# DATASET RECORDS
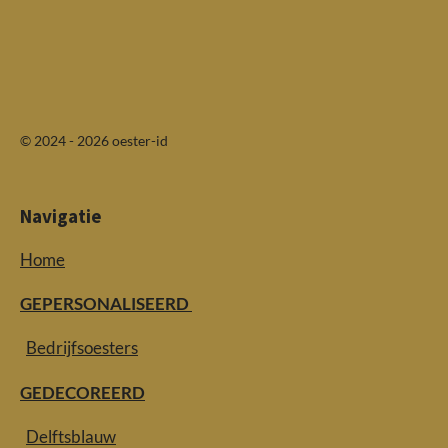
© 2024 - 2026 oester-id
Navigatie
Home
GEPERSONALISEERD
Bedrijfsoesters
GEDECOREERD
Delftsblauw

# TASK DETAILS
Output the entries exactly as they appear, with no pictures included.

# WRITTEN RESPONSE
© 2024 - 2026 oester-id
Navigatie
Home
GEPERSONALISEERD
Bedrijfsoesters
GEDECOREERD
Delftsblauw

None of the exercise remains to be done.